■ Soundcheck
: Run DMC / Jo Anne Brackeen / Franco Ambrosetti Quartet

Gehört: RUN DMC. Ein Transparent war im Bühnenbauch aufgespannt, um das Ghetto am Mittwoch ins Docks zu holen. Überquellende Mülleimer, bröckelnde Fassaden mit dem Pinselstrich von Comics gezogen - das Ghetto als Sesamstraße. Und irgendwie erinnerte DMC vor diesem Hintergrund an Samson, den tapsigen Bär. Der drahtige RUN wirkte hingegen ganz konzentriert und nicht bereit zu Zugeständnissen. So erzählten RUN DMC ihre Version der Hip-Hop-Geschichte. Die Geschichtsstunde begann in grauen Vorzeiten mit dem von Kraftwerk inspirierten Electric Boogie eines Afrika Bambaataa. Mit der Routine von 15 Jahren Bühnenerfahrung streuten die Lehrer aus Queens einige Gimmicks und ihren aktuellen Hit „Watcha Gonna Do“ ein, um das Publikum bei der Stange zu halten. Mit jeder Geste verwiesen RUN DMC auf die „alte Schule“, um jedemü zu zeigen, daß Hip Hop nicht 1993 entstanden ist.
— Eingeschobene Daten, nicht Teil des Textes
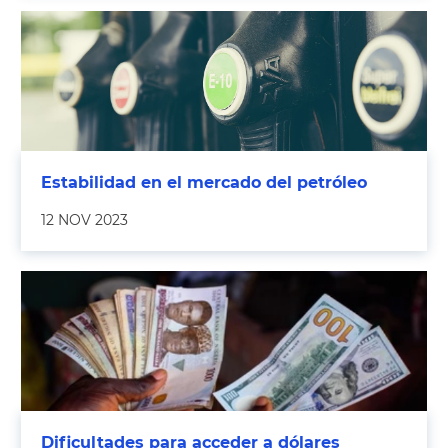
Estabilidad en el mercado del petróleo
12 NOV 2023
Dificultades para acceder a dólares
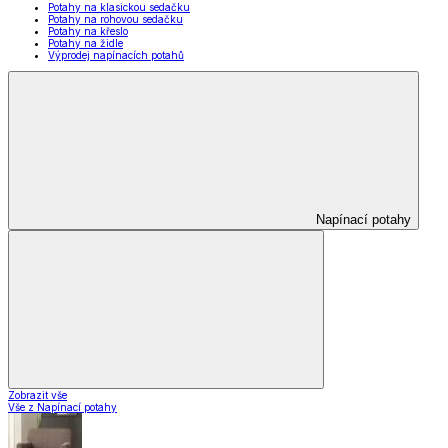
Potahy na klasickou sedačku
Potahy na rohovou sedačku
Potahy na křeslo
Potahy na židle
Výprodej napínacích potahů
Napínací potahy
Zobrazit vše
Vše z Napínací potahy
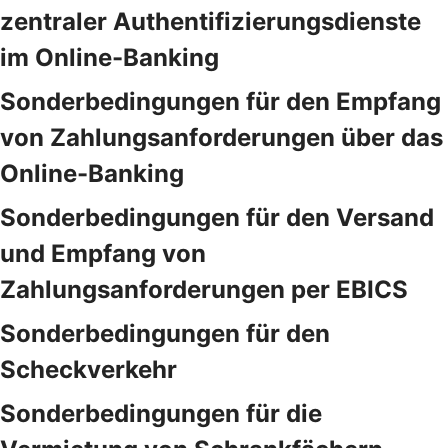
zentraler Authentifizierungsdienste
im Online-Banking
Sonderbedingungen für den Empfang
von Zahlungsanforderungen über das
Online-Banking
Sonderbedingungen für den Versand
und Empfang von
Zahlungsanforderungen per EBICS
Sonderbedingungen für den
Scheckverkehr
Sonderbedingungen für die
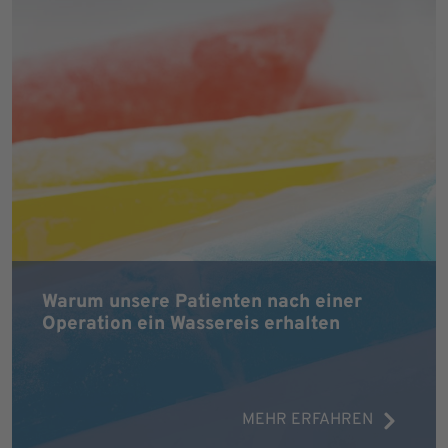
Warum unsere Patienten nach einer
Operation ein Wassereis erhalten
MEHR ERFAHREN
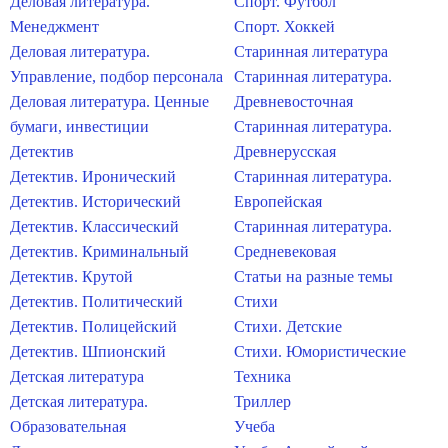
Деловая литература.
Спорт. Футбол
Менеджмент
Спорт. Хоккей
Деловая литература.
Старинная литература
Управление, подбор персонала
Старинная литература.
Деловая литература. Ценные
Древневосточная
бумаги, инвестиции
Старинная литература.
Детектив
Древнерусская
Детектив. Иронический
Старинная литература.
Детектив. Исторический
Европейская
Детектив. Классический
Старинная литература.
Детектив. Криминальный
Средневековая
Детектив. Крутой
Статьи на разные темы
Детектив. Политический
Стихи
Детектив. Полицейский
Стихи. Детские
Детектив. Шпионский
Стихи. Юмористические
Детская литература
Техника
Детская литература.
Триллер
Образовательная
Учеба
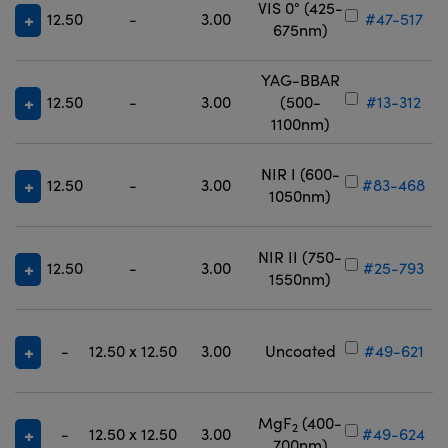
VIS 0° (425-
12.50
-
3.00
#47-517
675nm)
YAG-BBAR
12.50
-
3.00
(500-
#13-312
1100nm)
NIR I (600-
12.50
-
3.00
#83-468
1050nm)
NIR II (750-
12.50
-
3.00
#25-793
1550nm)
-
12.50 x 12.50
3.00
Uncoated
#49-621
MgF
(400-
2
-
12.50 x 12.50
3.00
#49-624
700nm)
Daß die Lektion zeitig mit „Down with the King“ endete mag an der in den letzten Jahren nebensächlichen Rolle der drei Könige gelegen haben oder aber am Docks, wo „Zugabe“ ein Wort aus fremden Zeiten zu sein scheint.nnnnVolker Marquardt

Heute Abend: Jo Anne Brackeen. Eine für Berufsmusiker unkonventionelle, aber für berufstätige Frauen normalerweise noch typische Karriere hat die amerikanische Pianistin JoAnne Brackeen hinter sich. Die aus Kalifornien stammende Brackeen begleitete Ende der fünfziger Jahre Dexter Gordon und Charles Lloyd auf der Bühne. Dann widmete sie sich für zehn Jahre der Erziehung ihrer vier Kinder. Trotz der späten Anerkennung gehören ihre sanften und kräftigen Töne zu den interessantesten Beiträgen des zeitgenössischen Jazz.

Nikos Theodorakopulos

NDR, Studio 10, 20 Uhr

Heute Abend: Franco Ambrosetti Quartet. Der Arbeitstag des Schweizers Franco Ambrosetti könnte etwa so aussehen: zwischen Geschäftsterminen und Aufsichtsratssitzungen holt der Maschinenfabrikant seine Trompete aus dem Schrank und den Lärm der Fabrik übertönen klare Hardbop- Linien. Für die Familie Ambrosetti jedoch nichts ungewöhnliches: Vater Flavio spielte Altsaxophon. In dessen Band machte Franco seine ersten Schritte, die ihn zum Olymp des europäischen Jazz führten. Am Klavier sitzt heute Abend George Gruntz.